With a leadership team bringing over 100 years of cumulative experience in the BFSI industry, our platform stands out for its origination, underwriting, and monitoring strengths, enabling us to offer some of the finest fixed-income products in the Indian market. We provide a diverse range of securities with XIRRs from 8-20% and tenures spanning 30 days to 3 years, supporting Corporates & Institutions, MSMEs, startups, and real estate players. The scale of our platform also allows us to secure favorable terms and structures, delivering ideal risk-adjusted returns for our investors.

While some borrowers do raise capital on additional platforms outside us, structuring of investment opportunities is not same from platform to platform. We take pride in our ability to efficiently structure transactions to maximize protection for investors with strong risk adjusted returns, a capability that distinguishes us from other platforms.

  • How do monitor the companies after deal closure, Is there a provision to manage risk before default?

After deal closure, our Credit and Investment Teams rigorously monitors each company in our portfolio. Through formal monthly meetings, we assess critical factors such as business performance, unit economics, profitability, and the status of collateral or security. This ongoing review enables us to proactively manage risk by identifying any necessary adjustments, such as setting or tightening limits for counterparties, reducing exposure, or even fully exiting the partnership if warranted.

Additionally, if a borrower demonstrates consistent business growth and financial strength, we consider continuing the partnership. This proactive approach allows us to act early, effectively managing, and mitigating risk before any default risk materializes, ensuring stability for our investors.

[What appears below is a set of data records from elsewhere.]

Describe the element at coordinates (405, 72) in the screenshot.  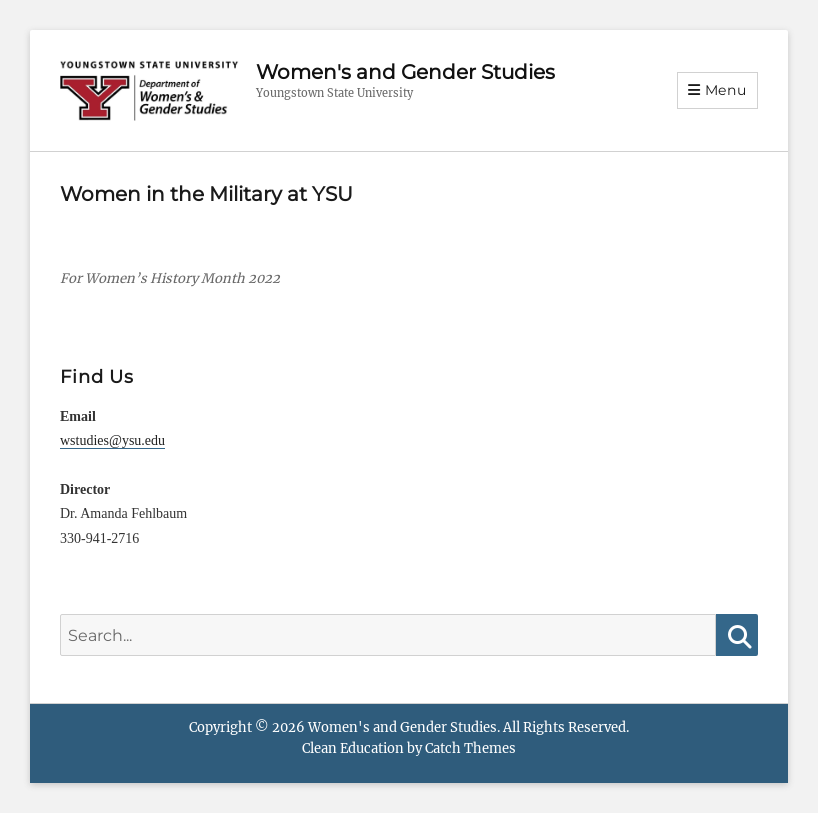
I see `Women's and Gender Studies` at that location.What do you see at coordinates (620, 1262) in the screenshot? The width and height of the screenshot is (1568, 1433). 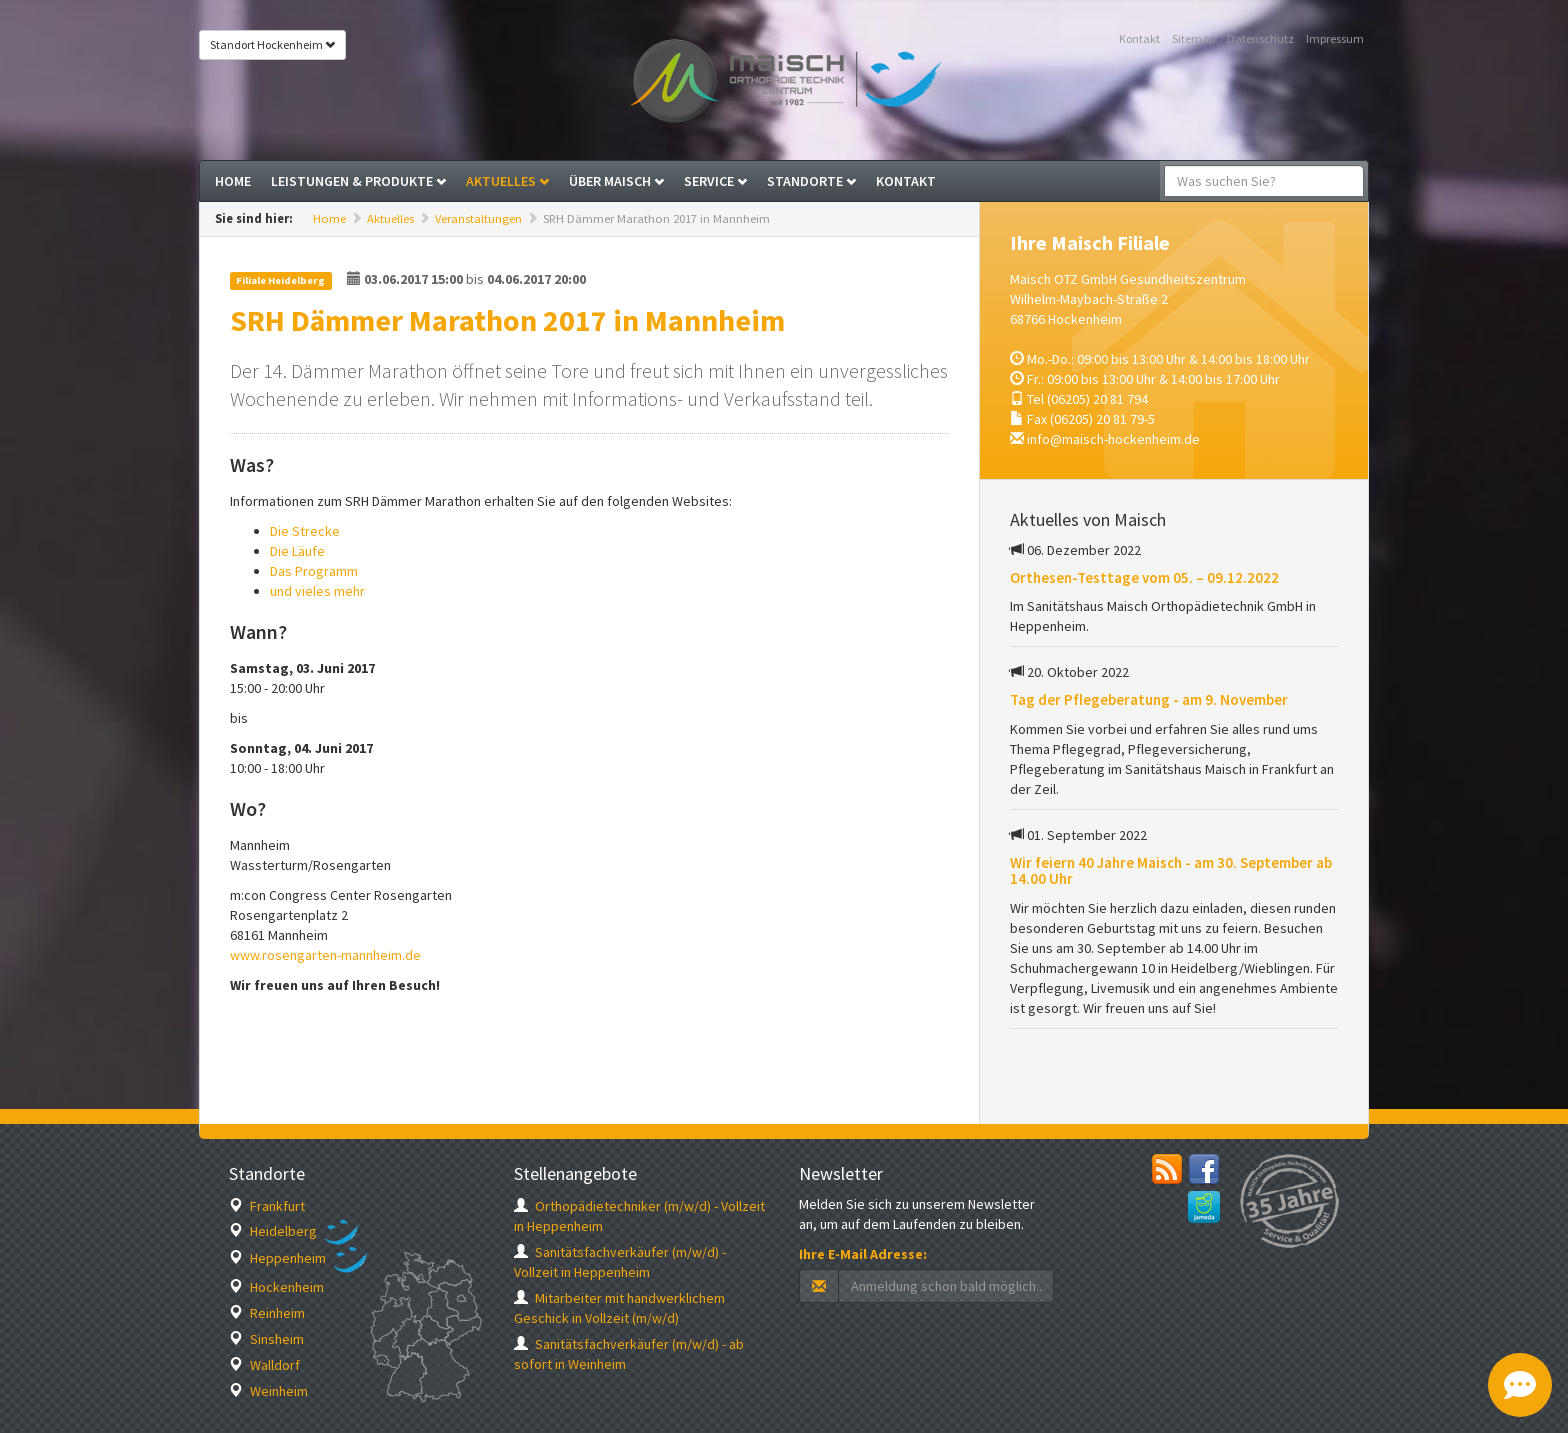 I see `Sanitätsfachverkäufer (m/w/d) - Vollzeit in Heppenheim` at bounding box center [620, 1262].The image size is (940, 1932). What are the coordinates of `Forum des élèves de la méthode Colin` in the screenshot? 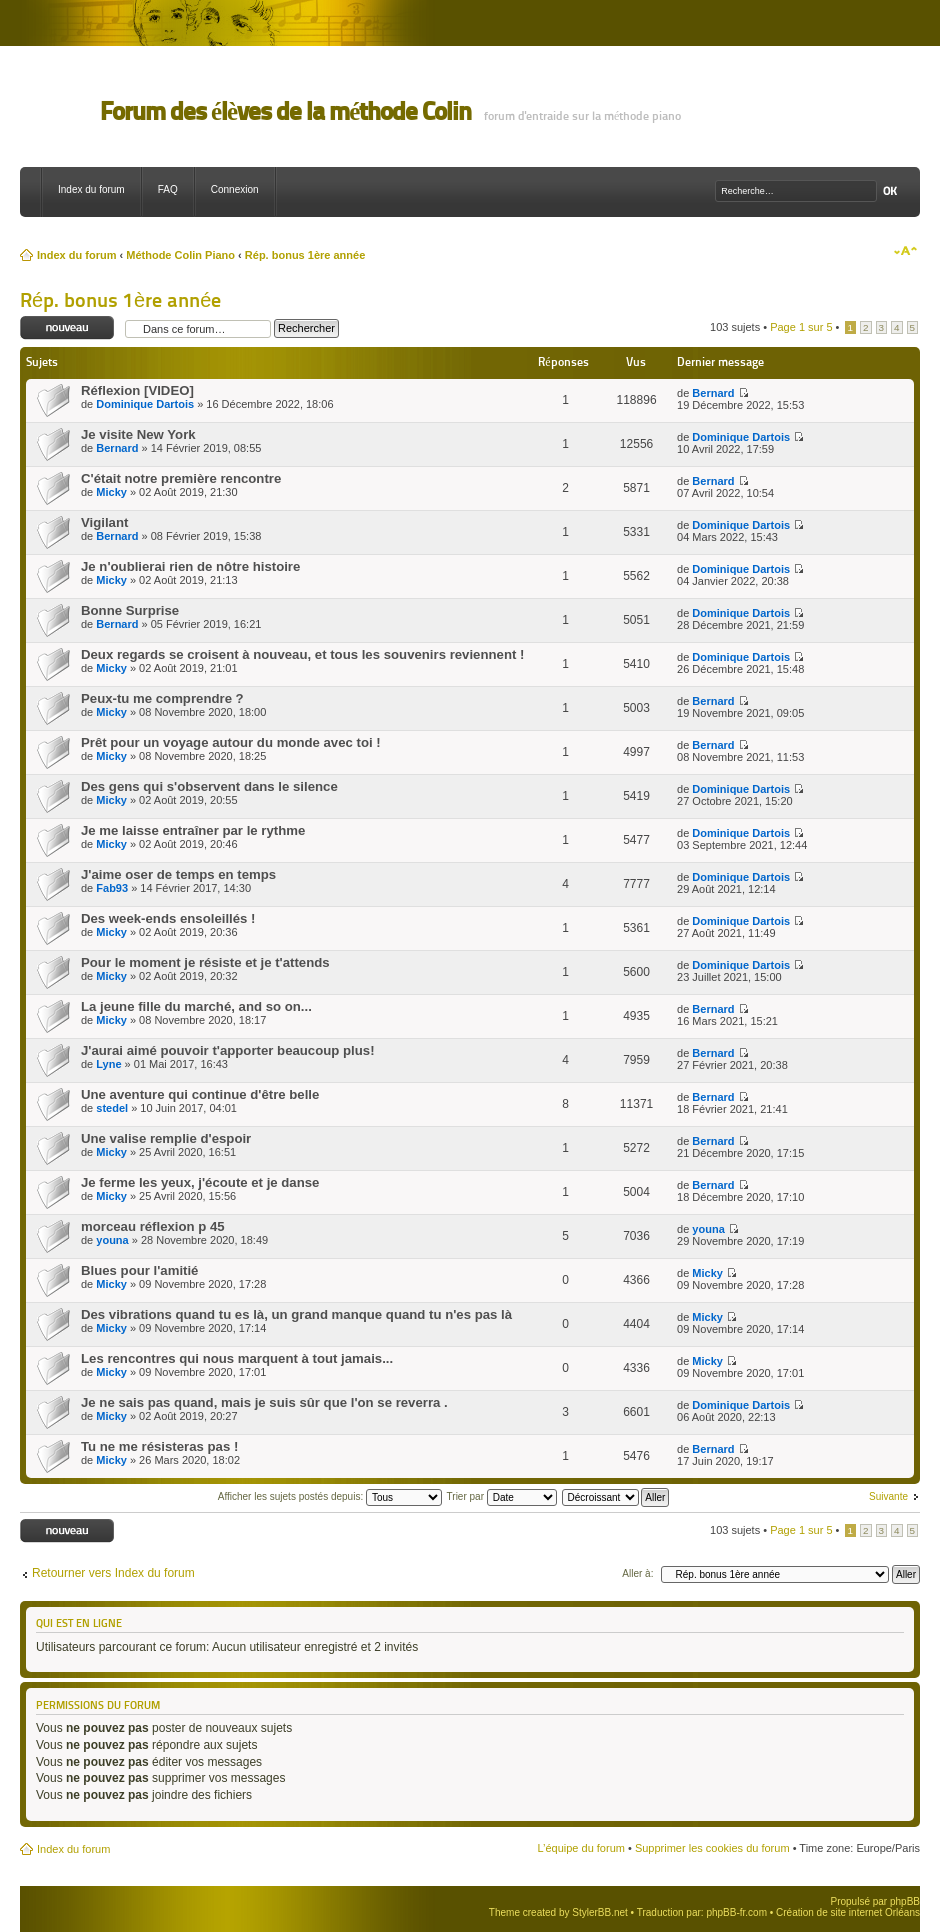 It's located at (285, 111).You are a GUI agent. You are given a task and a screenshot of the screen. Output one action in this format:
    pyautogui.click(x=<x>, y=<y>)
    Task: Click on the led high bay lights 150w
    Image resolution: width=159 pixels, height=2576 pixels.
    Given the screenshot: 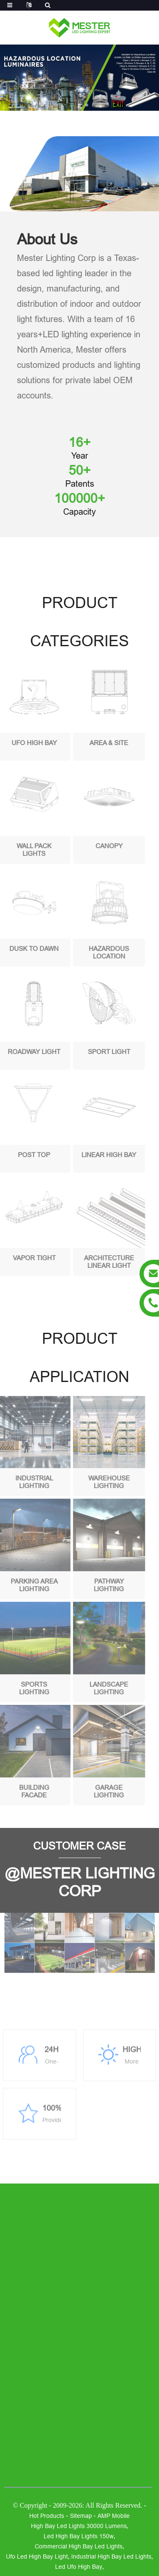 What is the action you would take?
    pyautogui.click(x=79, y=2536)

  • What is the process in-case a default happens?

In the event of a default, our top priority is to work closely with the borrower to resolve the issue and get repayments back to borrowers with added interest. We focus on solutions that support swift resolution. However, in a very worst-case scenario where these efforts are unsuccessful, altGraaf will initiate legal actions to recover the funds. This approach underscores our commitment to safeguarding our investors’ interests while maintaining a responsible solution-oriented process.

Closing Remarks

Invoice discounting is a new asset class in India for the retail investors that has good potential to grow. Platforms like Altgraaf are creating new products with enhanced risk management to protect investors however it is important that investors do their research before investments. We provide monthly update on these platforms and highlight any delay or defaults . We have been investing in multiple platforms and share our portfolio performance as well.